Data provided:
BEGIN

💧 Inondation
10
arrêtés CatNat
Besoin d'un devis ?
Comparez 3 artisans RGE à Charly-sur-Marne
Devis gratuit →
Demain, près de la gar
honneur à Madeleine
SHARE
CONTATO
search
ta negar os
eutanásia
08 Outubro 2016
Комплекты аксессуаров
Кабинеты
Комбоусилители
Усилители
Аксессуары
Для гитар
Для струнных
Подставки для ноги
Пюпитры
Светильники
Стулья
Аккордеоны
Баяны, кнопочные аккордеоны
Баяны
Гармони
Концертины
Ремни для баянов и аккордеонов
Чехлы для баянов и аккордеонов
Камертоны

END
BEGIN

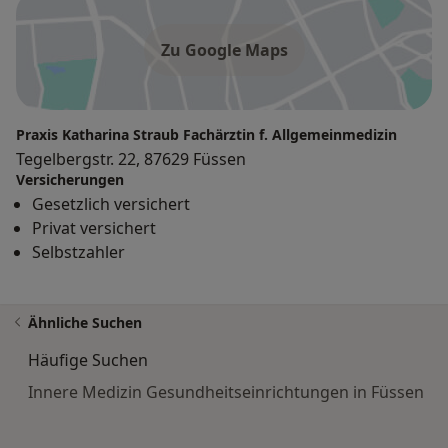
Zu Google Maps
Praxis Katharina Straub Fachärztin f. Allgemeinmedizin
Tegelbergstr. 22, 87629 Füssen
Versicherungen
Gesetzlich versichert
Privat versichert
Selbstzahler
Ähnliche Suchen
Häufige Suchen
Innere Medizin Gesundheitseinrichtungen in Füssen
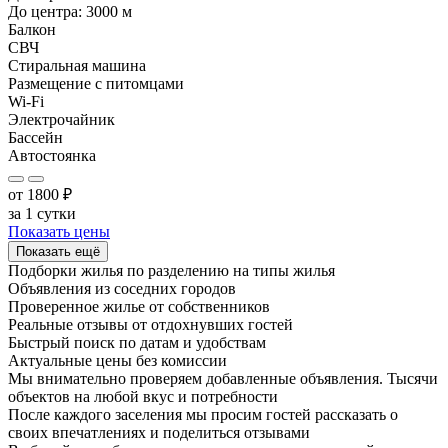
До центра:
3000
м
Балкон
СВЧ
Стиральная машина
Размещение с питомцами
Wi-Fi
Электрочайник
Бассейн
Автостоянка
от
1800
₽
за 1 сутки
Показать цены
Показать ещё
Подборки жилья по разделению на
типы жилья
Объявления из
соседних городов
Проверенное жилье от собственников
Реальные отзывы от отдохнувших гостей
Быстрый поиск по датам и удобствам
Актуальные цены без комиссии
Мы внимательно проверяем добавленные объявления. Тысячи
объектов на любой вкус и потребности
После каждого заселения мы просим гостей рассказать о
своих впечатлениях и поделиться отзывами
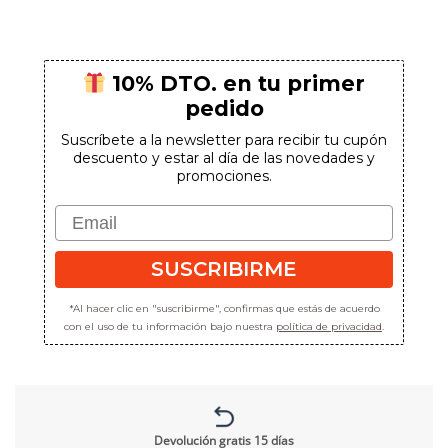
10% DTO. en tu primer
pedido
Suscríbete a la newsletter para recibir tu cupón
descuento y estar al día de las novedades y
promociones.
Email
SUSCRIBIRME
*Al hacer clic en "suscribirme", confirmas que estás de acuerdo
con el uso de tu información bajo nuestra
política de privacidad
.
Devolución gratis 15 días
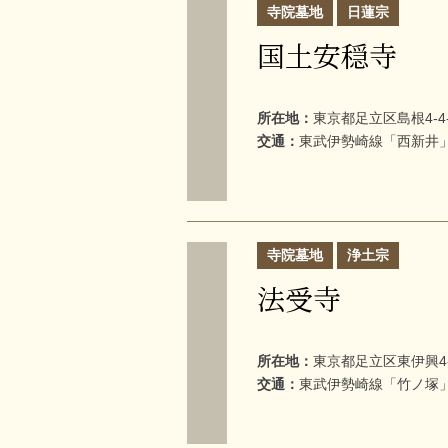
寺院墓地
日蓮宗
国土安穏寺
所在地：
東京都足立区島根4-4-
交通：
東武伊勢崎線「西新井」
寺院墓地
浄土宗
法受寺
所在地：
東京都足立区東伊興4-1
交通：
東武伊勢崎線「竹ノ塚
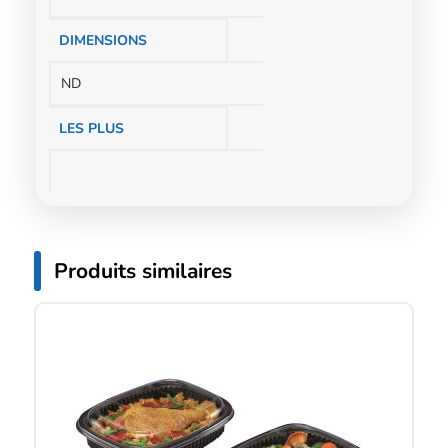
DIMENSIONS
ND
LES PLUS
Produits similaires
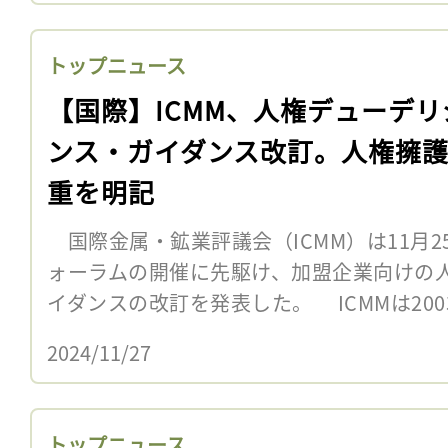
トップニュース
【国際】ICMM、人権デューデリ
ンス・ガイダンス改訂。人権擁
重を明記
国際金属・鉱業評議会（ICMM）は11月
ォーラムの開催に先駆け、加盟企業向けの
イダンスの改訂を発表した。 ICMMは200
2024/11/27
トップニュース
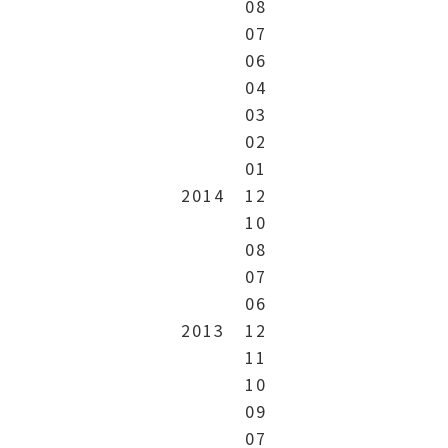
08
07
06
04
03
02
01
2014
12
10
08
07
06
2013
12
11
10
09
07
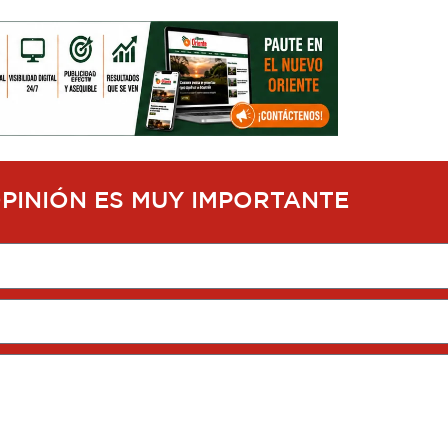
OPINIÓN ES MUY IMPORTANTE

END
BEGIN

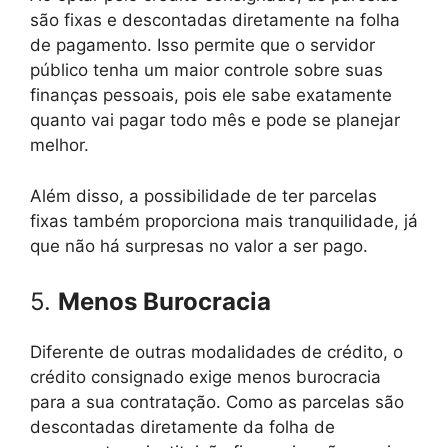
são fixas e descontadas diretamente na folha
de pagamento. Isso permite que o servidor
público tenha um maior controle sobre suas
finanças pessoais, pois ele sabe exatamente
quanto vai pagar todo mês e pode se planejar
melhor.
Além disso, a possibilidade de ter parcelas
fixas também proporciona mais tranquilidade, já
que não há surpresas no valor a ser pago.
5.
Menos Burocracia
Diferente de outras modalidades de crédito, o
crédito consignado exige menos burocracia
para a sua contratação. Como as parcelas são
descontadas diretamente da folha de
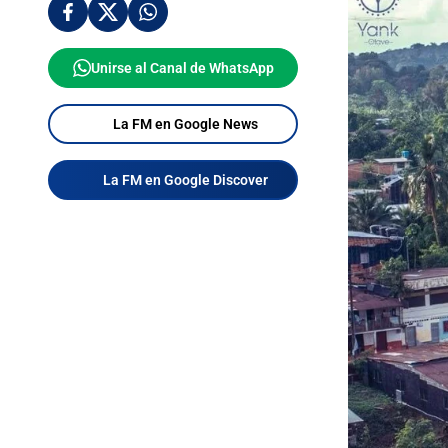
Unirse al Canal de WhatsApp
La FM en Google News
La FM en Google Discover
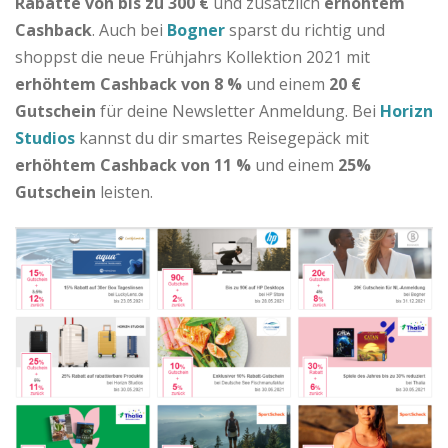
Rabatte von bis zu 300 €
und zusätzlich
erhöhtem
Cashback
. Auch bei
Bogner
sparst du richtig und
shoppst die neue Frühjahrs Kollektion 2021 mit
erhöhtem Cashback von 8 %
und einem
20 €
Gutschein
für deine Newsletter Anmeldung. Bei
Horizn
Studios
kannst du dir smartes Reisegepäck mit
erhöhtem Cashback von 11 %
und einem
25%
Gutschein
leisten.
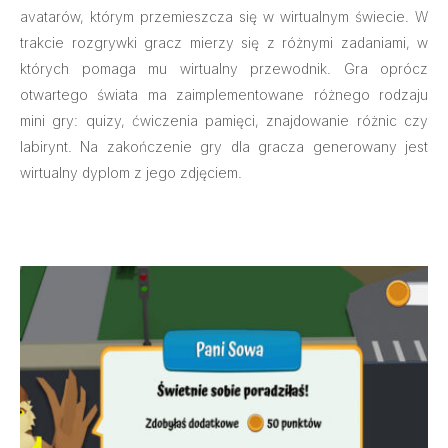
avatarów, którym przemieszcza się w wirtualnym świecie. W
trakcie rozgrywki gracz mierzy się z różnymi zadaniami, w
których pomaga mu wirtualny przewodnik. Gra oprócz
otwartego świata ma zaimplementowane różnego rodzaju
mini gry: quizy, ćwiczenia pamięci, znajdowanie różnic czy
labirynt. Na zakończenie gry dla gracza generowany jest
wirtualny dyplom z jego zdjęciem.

END

Work instructions: Go through the records and report each line that contains "жилья".

Exercise response:
Подборки жилья по разделению на
типы жилья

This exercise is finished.